Savath y SavalasLa Llama (Stones Throw, 2009)

This latest release from Guillermo Scott Herren and collaborator Eva Puyuelo Muns is a trip into Latin folk psychedelia, mixing the past and the modern. Since the last LP, 2007’s Golden Pollen, they have been joined by new member Roberto Carlos Lang, and found inspiration for this new record in Brazilian sounds from the early seventies.

It can be the case sometimes that Herren’s name precedes Savath y Savalas. He releases records under a couple of names, and is, of course, best known for his work as Prefuse 73, a project which helped establish him as one of the more innovative, adventurous producers on the scene. A reputation that is always proven further with the explorative Savath y Savalas records. What happens when his name precedes a record, even though he’s always stated that none of his projects are to be considered related, is the hip-hop mode of the Prefuse 73 project tends to be foremost in the listener’s mind. Though there are touches of it in the production, Savath y Savalas is not a hip-hop thing. Rather, it is a mix of psychedelic approach, old and new, blending up folk and electronic styles.
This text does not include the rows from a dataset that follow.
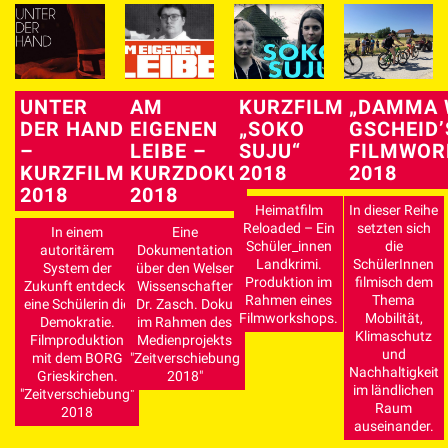
UNTER
AM
KURZFILM
„DAMMA 
DER HAND
EIGENEN
„SOKO
GSCHEID’
–
LEIBE –
SUJU“
FILMWOR
KURZFILM
KURZDOKU
2018
2018
2018
2018
Heimatfilm
In dieser Reihe
Reloaded – Ein
setzten sich
In einem
Eine
Schüler_innen
die
autoritärem
Dokumentation
Landkrimi.
SchülerInnen
System der
über den Welser
Produktion im
filmisch dem
Zukunft entdeckt
Wissenschafter
Rahmen eines
Thema
eine Schülerin die
Dr. Zasch. Doku
Filmworkshops.
Mobilität,
Demokratie.
im Rahmen des
Klimaschutz
Filmproduktion
Medienprojekts
und
mit dem BORG
"Zeitverschiebung
Nachhaltigkeit
Grieskirchen.
2018"
im ländlichen
"Zeitverschiebung"
Raum
2018
auseinander.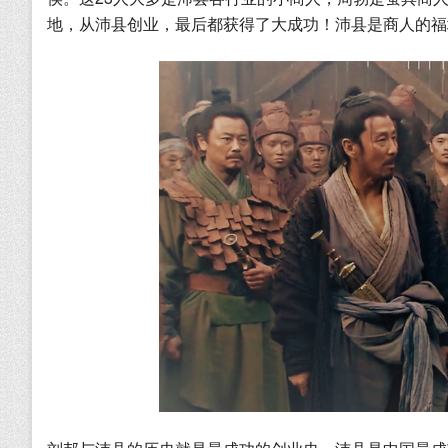
地，从沛县创业，最后都获得了大成功！沛县是商人的福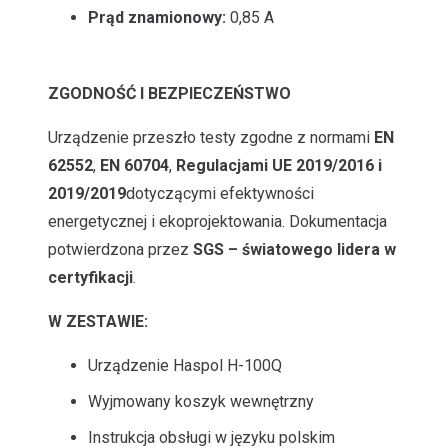
Prąd znamionowy:
0,85 A
ZGODNOŚĆ I BEZPIECZEŃSTWO
Urządzenie przeszło testy zgodne z normami
EN
62552
,
EN 60704
,
Regulacjami UE 2019/2016 i
2019/2019
dotyczącymi efektywności
energetycznej i ekoprojektowania. Dokumentacja
potwierdzona przez
SGS – światowego lidera w
certyfikacji
.
W ZESTAWIE:
Urządzenie Haspol H-100Q
Wyjmowany koszyk wewnętrzny
Instrukcja obsługi w języku polskim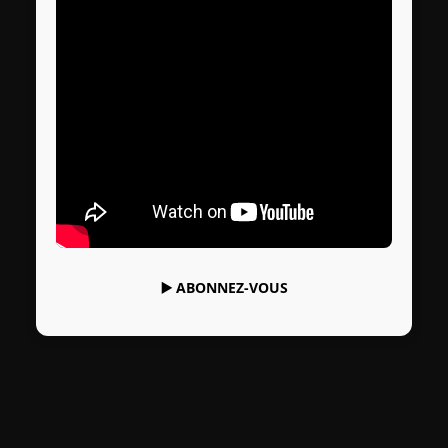
▶️
ABONNEZ-VOUS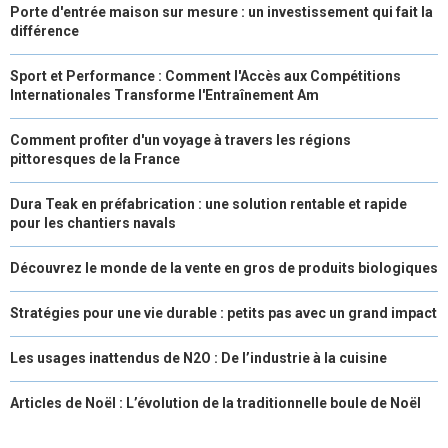
Porte d'entrée maison sur mesure : un investissement qui fait la
différence
Sport et Performance : Comment l'Accès aux Compétitions
Internationales Transforme l'Entraînement Am
Comment profiter d'un voyage à travers les régions
pittoresques de la France
Dura Teak en préfabrication : une solution rentable et rapide
pour les chantiers navals
Découvrez le monde de la vente en gros de produits biologiques
Stratégies pour une vie durable : petits pas avec un grand impact
Les usages inattendus de N2O : De l’industrie à la cuisine
Articles de Noël : L’évolution de la traditionnelle boule de Noël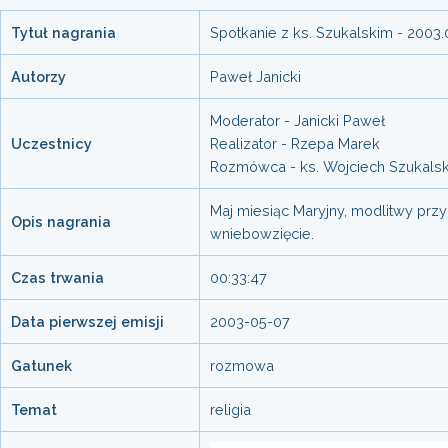
Tytuł nagrania
Spotkanie z ks. Szukalskim - 2003.
Autorzy
Paweł Janicki
Moderator - Janicki Paweł
Uczestnicy
Realizator - Rzepa Marek
Rozmówca - ks. Wojciech Szukalsk
Maj miesiąc Maryjny, modlitwy przy 
Opis nagrania
wniebowzięcie.
Czas trwania
00:33:47
Data pierwszej emisji
2003-05-07
Gatunek
rozmowa
Temat
religia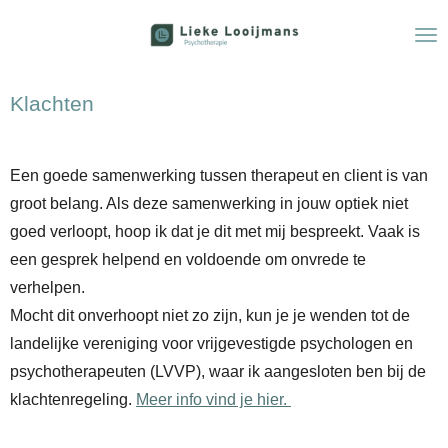
Ga
direct
naar
Klachten
de
hoofdinhoud
Een goede samenwerking tussen therapeut en client is van
groot belang. Als deze samenwerking in jouw optiek niet
goed verloopt, hoop ik dat je dit met mij bespreekt. Vaak is
een gesprek helpend en voldoende om onvrede te
verhelpen.
Mocht dit onverhoopt niet zo zijn, kun je je wenden tot de
landelijke vereniging voor vrijgevestigde psychologen en
psychotherapeuten (LVVP), waar ik aangesloten ben bij de
klachtenregeling.
Meer info vind je hier.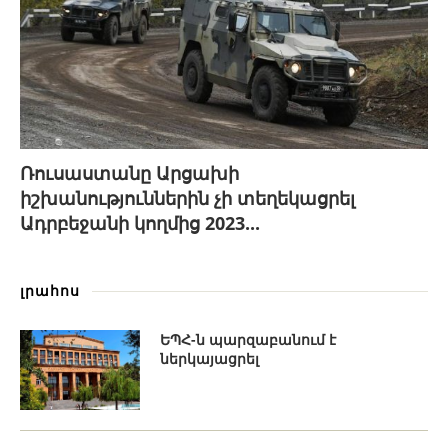
Ռուսաստանը Արցախի
իշխանություններին չի տեղեկացրել
Ադրբեջանի կողմից 2023...
լրահոս
ԵՊՀ-ն պարզաբանում է
ներկայացրել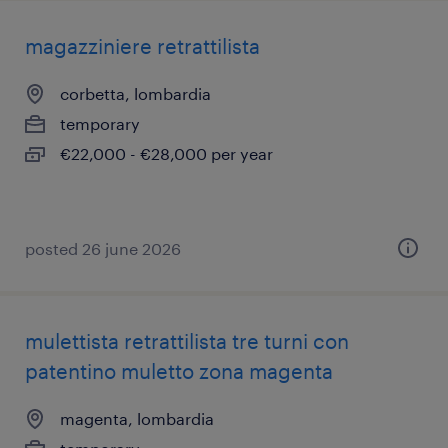
magazziniere retrattilista
corbetta, lombardia
temporary
€22,000 - €28,000 per year
posted 26 june 2026
mulettista retrattilista tre turni con
patentino muletto zona magenta
magenta, lombardia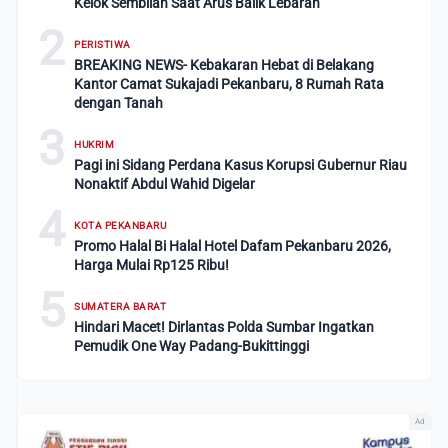
Kelok Sembilan Saat Arus Balik Lebaran
2
PERISTIWA
BREAKING NEWS- Kebakaran Hebat di Belakang
Kantor Camat Sukajadi Pekanbaru, 8 Rumah Rata
dengan Tanah
3
HUKRIM
Pagi ini Sidang Perdana Kasus Korupsi Gubernur Riau
Nonaktif Abdul Wahid Digelar
4
KOTA PEKANBARU
Promo Halal Bi Halal Hotel Dafam Pekanbaru 2026,
Harga Mulai Rp125 Ribu!
5
SUMATERA BARAT
Hindari Macet! Dirlantas Polda Sumbar Ingatkan
Pemudik One Way Padang-Bukittinggi
Ad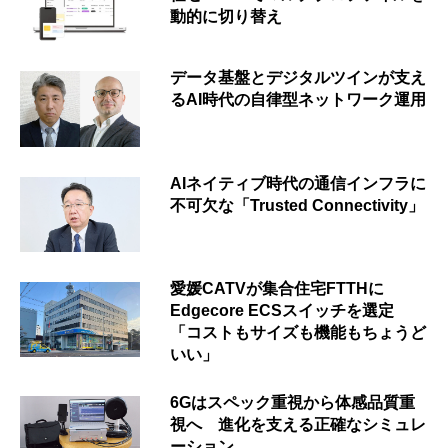
動的に切り替え
データ基盤とデジタルツインが支え
るAI時代の自律型ネットワーク運用
AIネイティブ時代の通信インフラに
不可欠な「Trusted Connectivity」
愛媛CATVが集合住宅FTTHに
Edgecore ECSスイッチを選定
「コストもサイズも機能もちょうど
いい」
6Gはスペック重視から体感品質重
視へ 進化を支える正確なシミュレ
ーション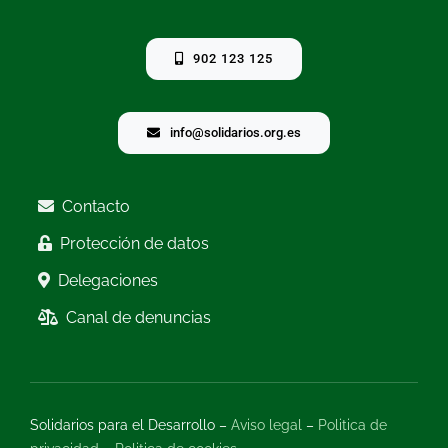
902 123 125
info@solidarios.org.es
Contacto
Protección de datos
Delegaciones
Canal de denuncias
Solidarios para el Desarrollo –
Aviso legal
–
Politica de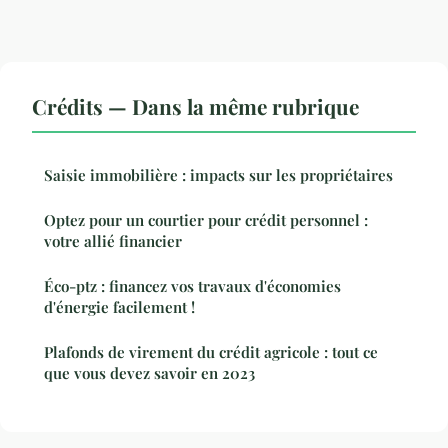
Crédits — Dans la même rubrique
Saisie immobilière : impacts sur les propriétaires
Optez pour un courtier pour crédit personnel :
votre allié financier
Éco-ptz : financez vos travaux d'économies
d'énergie facilement !
Plafonds de virement du crédit agricole : tout ce
que vous devez savoir en 2023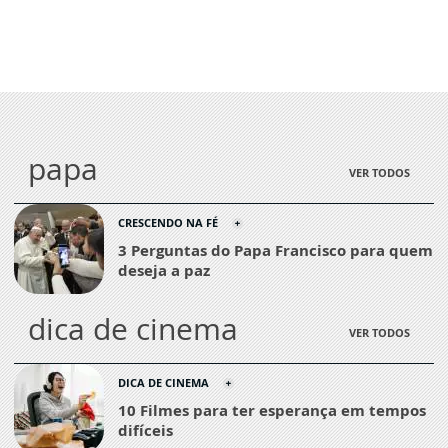
papa
VER TODOS
CRESCENDO NA FÉ
3 Perguntas do Papa Francisco para quem
deseja a paz
dica de cinema
VER TODOS
DICA DE CINEMA
10 Filmes para ter esperança em tempos
difíceis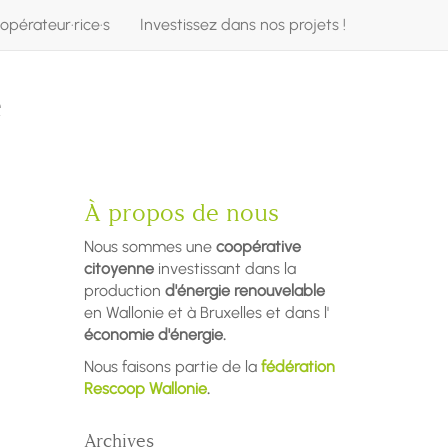
opérateur·rice·s
Investissez dans nos projets !
e
À propos de nous
Nous sommes une
coopérative
citoyenne
investissant dans la
production
d'énergie renouvelable
en Wallonie et à Bruxelles et dans l'
économie d'énergie.
Nous faisons partie de la
fédération
Rescoop Wallonie
.
Archives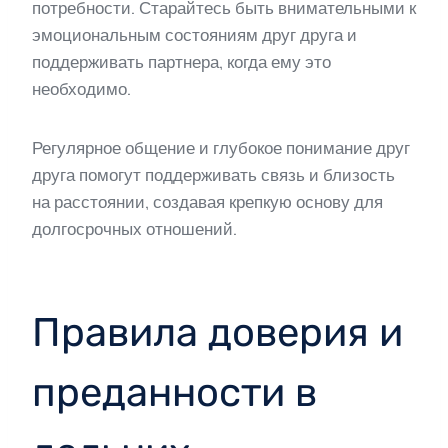
потребности. Старайтесь быть внимательными к
эмоциональным состояниям друг друга и
поддерживать партнера, когда ему это
необходимо.
Регулярное общение и глубокое понимание друг
друга помогут поддерживать связь и близость
на расстоянии, создавая крепкую основу для
долгосрочных отношений.
Правила доверия и
преданности в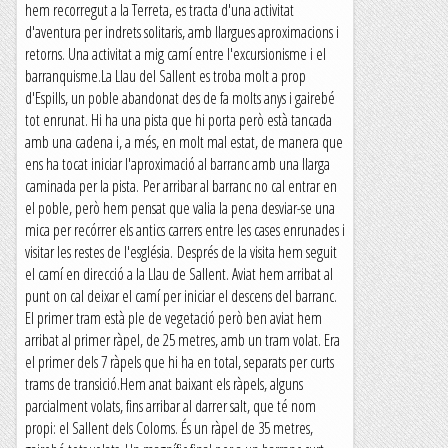
hem recorregut a la Terreta, es tracta d'una activitat
d'aventura per indrets solitaris, amb llargues aproximacions i
retorns. Una activitat a mig camí entre l'excursionisme i el
barranquisme.La Llau del Sallent es troba molt a prop
d'Espills, un poble abandonat des de fa molts anys i gairebé
tot enrunat. Hi ha una pista que hi porta però està tancada
amb una cadena i, a més, en molt mal estat, de manera que
ens ha tocat iniciar l'aproximació al barranc amb una llarga
caminada per la pista. Per arribar al barranc no cal entrar en
el poble, però hem pensat que valia la pena desviar-se una
mica per recórrer els antics carrers entre les cases enrunades i
visitar les restes de l'església. Després de la visita hem seguit
el camí en direcció a la Llau de Sallent. Aviat hem arribat al
punt on cal deixar el camí per iniciar el descens del barranc.
El primer tram està ple de vegetació però ben aviat hem
arribat al primer ràpel, de 25 metres, amb un tram volat. Era
el primer dels 7 ràpels que hi ha en total, separats per curts
trams de transició.Hem anat baixant els ràpels, alguns
parcialment volats, fins arribar al darrer salt, que té nom
propi: el Sallent dels Coloms. És un ràpel de 35 metres,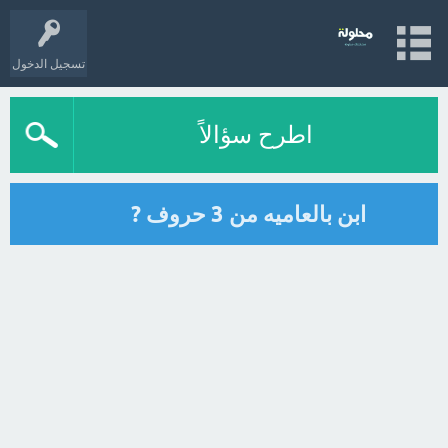
تسجيل الدخول
اطرح سؤالاً
ابن بالعاميه من 3 حروف ?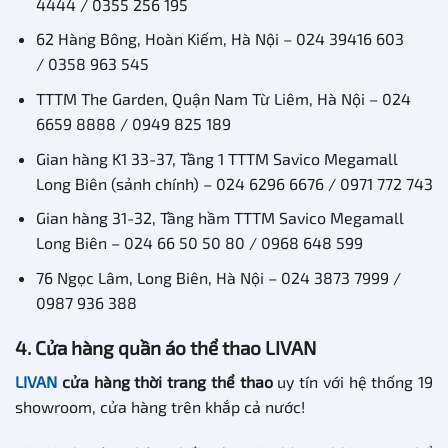
4444 / 0355 256 195
62 Hàng Bông, Hoàn Kiếm, Hà Nội – 024 39416 603
/ 0358 963 545
TTTM The Garden, Quận Nam Từ Liêm, Hà Nội – 024
6659 8888 / 0949 825 189
Gian hàng K1 33-37, Tầng 1 TTTM Savico Megamall
Long Biên (sảnh chính) – 024 6296 6676 / 0971 772 743
Gian hàng 31-32, Tầng hầm TTTM Savico Megamall
Long Biên – 024 66 50 50 80 / 0968 648 599
76 Ngọc Lâm, Long Biên, Hà Nội – 024 3873 7999 /
0987 936 388
4. Cửa hàng quần áo thể thao LIVAN
LIVAN
cửa hàng thời trang thể thao
uy tín với hệ thống 19
showroom, cửa hàng trên khắp cả nước!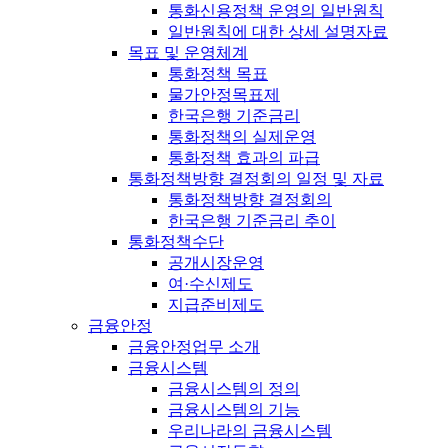
통화신용정책 운영의 일반원칙
일반원칙에 대한 상세 설명자료
목표 및 운영체계
통화정책 목표
물가안정목표제
한국은행 기준금리
통화정책의 실제운영
통화정책 효과의 파급
통화정책방향 결정회의 일정 및 자료
통화정책방향 결정회의
한국은행 기준금리 추이
통화정책수단
공개시장운영
여·수신제도
지급준비제도
금융안정
금융안정업무 소개
금융시스템
금융시스템의 정의
금융시스템의 기능
우리나라의 금융시스템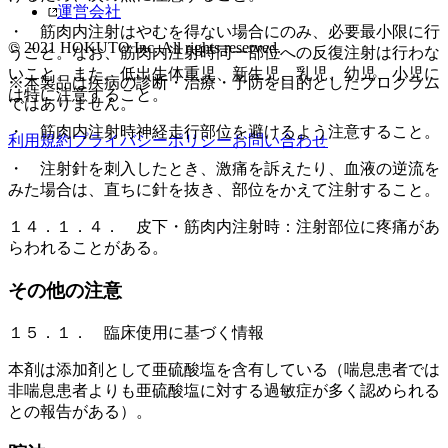
運営会社
・ 筋肉内注射はやむを得ない場合にのみ、必要最小限に行
© 2021 HOKUTO Inc. All rights reserved.
うこと。なお、筋肉内注射時同一部位への反復注射は行わな
いこと。また、低出生体重児、新生児、乳児、幼児、小児に
※本製品は疾病の診断・治療・予防を目的としたプログラム
は特に注意すること。
ではありません。
・ 筋肉内注射時神経走行部位を避けるよう注意すること。
利用規約
プライバシーポリシー
お問い合わせ
・ 注射針を刺入したとき、激痛を訴えたり、血液の逆流を
みた場合は、直ちに針を抜き、部位をかえて注射すること。
１４．１．４． 皮下・筋肉内注射時：注射部位に疼痛があ
らわれることがある。
その他の注意
１５．１． 臨床使用に基づく情報
本剤は添加剤として亜硫酸塩を含有している（喘息患者では
非喘息患者よりも亜硫酸塩に対する過敏症が多く認められる
との報告がある）。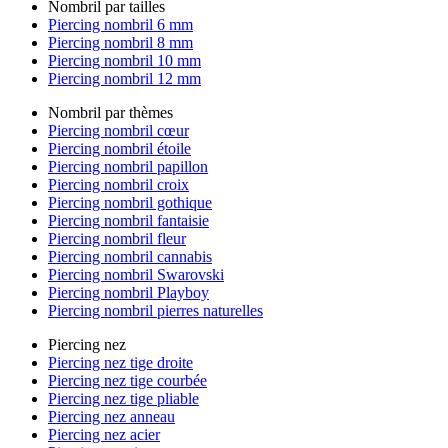
Nombril par tailles
Piercing nombril 6 mm
Piercing nombril 8 mm
Piercing nombril 10 mm
Piercing nombril 12 mm
Nombril par thèmes
Piercing nombril cœur
Piercing nombril étoile
Piercing nombril papillon
Piercing nombril croix
Piercing nombril gothique
Piercing nombril fantaisie
Piercing nombril fleur
Piercing nombril cannabis
Piercing nombril Swarovski
Piercing nombril Playboy
Piercing nombril pierres naturelles
Piercing nez
Piercing nez tige droite
Piercing nez tige courbée
Piercing nez tige pliable
Piercing nez anneau
Piercing nez acier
This particular release is a mellow collection of songs that feature electronic and acoustic elements. There’s some computery, skittery production in places, great vocal performances (all done in Spanish and Catalan), and nice melodies floating in layers of haze. There are quite a few sounds used on this, but not many of them are used at any one time, giving the record a spacious, languid feel. On the Stones Throw page, Herren said of  the record: “[W]e wanted to explore previous atmospheres while creating new music with a strong grip on its timeless elements.” Whether we interpret that to mean the sounds they drew inspiration for the record from, or continuity with the previous Savath y Savalas releases, or both, they’ve managed to achieve what they set out to do. The record presents some development for the group, but if you’ve enjoyed their previous works, you can likely dig this one too. Perhaps what’s most remarkable about it, though, is its musical, cultural, and generational fusion, taking sounds from different places and times and constructing something new with them.

It is available now as a digital release over at the Stones Throw page, and physical copies are due out next month.